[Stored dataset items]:

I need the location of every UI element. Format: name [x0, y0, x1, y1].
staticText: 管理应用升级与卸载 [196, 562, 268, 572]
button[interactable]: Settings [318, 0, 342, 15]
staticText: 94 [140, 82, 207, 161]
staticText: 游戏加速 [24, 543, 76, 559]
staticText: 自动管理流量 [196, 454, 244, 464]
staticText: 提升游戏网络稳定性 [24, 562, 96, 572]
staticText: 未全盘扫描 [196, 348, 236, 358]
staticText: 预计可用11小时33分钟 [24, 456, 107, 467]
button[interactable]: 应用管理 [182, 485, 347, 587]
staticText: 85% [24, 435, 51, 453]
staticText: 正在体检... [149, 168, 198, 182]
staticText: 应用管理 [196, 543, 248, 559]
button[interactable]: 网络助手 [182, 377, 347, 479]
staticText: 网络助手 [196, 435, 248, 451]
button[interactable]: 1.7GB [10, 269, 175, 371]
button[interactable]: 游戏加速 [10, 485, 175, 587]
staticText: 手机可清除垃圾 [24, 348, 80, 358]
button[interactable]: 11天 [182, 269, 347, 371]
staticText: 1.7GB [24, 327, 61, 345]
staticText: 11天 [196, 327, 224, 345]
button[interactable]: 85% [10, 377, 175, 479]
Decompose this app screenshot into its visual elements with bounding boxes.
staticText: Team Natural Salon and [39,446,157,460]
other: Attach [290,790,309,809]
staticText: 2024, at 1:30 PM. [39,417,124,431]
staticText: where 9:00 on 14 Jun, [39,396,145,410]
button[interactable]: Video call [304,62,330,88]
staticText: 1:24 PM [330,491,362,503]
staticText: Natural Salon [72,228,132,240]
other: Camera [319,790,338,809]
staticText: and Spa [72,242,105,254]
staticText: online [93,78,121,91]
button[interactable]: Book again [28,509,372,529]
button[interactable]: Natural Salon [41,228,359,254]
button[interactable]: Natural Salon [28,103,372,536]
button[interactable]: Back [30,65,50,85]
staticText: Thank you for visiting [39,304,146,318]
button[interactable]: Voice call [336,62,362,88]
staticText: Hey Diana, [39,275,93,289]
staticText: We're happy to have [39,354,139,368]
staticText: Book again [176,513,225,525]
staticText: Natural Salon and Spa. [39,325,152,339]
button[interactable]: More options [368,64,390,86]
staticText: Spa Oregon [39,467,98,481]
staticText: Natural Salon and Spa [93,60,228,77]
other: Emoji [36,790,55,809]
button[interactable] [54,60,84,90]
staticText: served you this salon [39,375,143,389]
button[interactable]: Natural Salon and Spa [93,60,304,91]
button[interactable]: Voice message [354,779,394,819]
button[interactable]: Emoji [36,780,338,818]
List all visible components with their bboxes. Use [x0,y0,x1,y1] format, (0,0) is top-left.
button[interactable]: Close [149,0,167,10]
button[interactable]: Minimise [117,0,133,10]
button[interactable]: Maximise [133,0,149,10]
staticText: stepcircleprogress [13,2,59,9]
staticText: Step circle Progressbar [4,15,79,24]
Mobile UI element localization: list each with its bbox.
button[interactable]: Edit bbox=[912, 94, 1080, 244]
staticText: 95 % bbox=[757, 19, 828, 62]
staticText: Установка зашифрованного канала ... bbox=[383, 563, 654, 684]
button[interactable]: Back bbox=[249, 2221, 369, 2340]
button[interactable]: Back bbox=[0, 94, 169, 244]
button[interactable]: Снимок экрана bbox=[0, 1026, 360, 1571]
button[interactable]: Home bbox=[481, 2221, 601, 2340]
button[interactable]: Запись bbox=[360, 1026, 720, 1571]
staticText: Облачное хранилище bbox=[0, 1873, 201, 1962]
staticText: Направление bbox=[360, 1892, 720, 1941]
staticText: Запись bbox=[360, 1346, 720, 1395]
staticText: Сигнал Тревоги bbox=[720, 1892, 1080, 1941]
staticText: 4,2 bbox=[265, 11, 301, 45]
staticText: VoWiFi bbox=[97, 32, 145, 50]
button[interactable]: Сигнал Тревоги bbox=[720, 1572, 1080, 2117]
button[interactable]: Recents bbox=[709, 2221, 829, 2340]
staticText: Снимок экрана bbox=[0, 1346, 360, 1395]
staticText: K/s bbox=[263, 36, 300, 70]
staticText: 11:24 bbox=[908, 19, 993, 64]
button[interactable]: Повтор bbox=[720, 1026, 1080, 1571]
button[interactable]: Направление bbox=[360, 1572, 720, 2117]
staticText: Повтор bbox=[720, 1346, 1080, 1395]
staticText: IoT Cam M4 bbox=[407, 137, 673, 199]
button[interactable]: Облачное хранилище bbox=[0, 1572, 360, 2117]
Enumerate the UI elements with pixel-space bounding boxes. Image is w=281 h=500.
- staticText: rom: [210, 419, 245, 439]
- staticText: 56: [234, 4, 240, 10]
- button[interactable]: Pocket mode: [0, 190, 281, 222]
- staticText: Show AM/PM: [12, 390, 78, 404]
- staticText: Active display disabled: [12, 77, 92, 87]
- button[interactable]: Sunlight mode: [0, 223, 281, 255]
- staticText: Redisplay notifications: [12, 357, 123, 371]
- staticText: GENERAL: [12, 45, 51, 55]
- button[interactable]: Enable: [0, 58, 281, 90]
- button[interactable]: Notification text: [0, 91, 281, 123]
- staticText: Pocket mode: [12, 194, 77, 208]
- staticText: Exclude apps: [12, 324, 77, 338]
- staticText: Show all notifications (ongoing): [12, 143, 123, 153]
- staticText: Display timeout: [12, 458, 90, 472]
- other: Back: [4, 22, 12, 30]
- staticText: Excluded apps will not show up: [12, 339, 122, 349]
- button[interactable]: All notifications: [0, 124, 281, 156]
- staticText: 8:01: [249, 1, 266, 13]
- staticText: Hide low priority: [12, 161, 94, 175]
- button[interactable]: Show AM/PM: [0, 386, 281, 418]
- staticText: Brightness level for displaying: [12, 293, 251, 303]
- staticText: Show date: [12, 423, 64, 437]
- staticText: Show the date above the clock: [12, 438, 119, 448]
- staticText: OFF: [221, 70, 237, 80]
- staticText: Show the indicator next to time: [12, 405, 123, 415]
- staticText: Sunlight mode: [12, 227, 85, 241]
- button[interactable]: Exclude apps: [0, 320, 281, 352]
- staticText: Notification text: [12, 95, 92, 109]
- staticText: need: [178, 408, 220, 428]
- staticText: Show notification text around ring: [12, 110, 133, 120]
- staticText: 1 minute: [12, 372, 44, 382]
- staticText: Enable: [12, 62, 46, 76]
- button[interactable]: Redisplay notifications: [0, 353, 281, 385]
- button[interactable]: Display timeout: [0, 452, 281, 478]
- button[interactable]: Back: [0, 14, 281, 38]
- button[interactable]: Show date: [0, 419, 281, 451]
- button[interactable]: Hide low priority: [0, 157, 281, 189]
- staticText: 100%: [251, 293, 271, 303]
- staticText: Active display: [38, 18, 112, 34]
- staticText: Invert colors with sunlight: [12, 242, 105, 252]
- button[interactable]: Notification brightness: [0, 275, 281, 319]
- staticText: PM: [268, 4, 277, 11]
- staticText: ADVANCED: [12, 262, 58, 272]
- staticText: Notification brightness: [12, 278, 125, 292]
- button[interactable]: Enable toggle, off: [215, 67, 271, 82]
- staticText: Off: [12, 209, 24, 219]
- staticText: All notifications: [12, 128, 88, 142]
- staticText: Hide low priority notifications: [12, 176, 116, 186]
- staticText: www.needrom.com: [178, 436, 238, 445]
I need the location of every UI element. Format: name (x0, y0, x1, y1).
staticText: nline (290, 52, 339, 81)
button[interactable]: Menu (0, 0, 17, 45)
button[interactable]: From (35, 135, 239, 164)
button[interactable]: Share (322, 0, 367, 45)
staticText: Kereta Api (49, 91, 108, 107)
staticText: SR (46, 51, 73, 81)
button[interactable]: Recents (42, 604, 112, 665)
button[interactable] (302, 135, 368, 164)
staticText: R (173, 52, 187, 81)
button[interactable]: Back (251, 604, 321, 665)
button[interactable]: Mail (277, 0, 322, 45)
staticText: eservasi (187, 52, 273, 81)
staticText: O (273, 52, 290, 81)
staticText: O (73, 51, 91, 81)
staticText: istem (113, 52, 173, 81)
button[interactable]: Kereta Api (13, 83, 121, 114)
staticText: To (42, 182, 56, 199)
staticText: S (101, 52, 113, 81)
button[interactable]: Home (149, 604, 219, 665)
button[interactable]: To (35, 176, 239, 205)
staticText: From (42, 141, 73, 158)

[PROBLEM DESCRIPTION]: Transcribe exactly the lines from the one containing "y0, x1, y1)." through the end of the records, both included, and nothing else.

[RESULT FOR THIS TASK]:
I need the location of every UI element. Format: name (x0, y0, x1, y1).
staticText: nline (290, 52, 339, 81)
button[interactable]: Menu (0, 0, 17, 45)
button[interactable]: From (35, 135, 239, 164)
button[interactable]: Share (322, 0, 367, 45)
staticText: Kereta Api (49, 91, 108, 107)
staticText: SR (46, 51, 73, 81)
button[interactable]: Recents (42, 604, 112, 665)
button[interactable] (302, 135, 368, 164)
staticText: R (173, 52, 187, 81)
button[interactable]: Back (251, 604, 321, 665)
button[interactable]: Mail (277, 0, 322, 45)
staticText: eservasi (187, 52, 273, 81)
staticText: O (273, 52, 290, 81)
staticText: O (73, 51, 91, 81)
staticText: istem (113, 52, 173, 81)
button[interactable]: Kereta Api (13, 83, 121, 114)
staticText: To (42, 182, 56, 199)
staticText: S (101, 52, 113, 81)
button[interactable]: Home (149, 604, 219, 665)
button[interactable]: To (35, 176, 239, 205)
staticText: From (42, 141, 73, 158)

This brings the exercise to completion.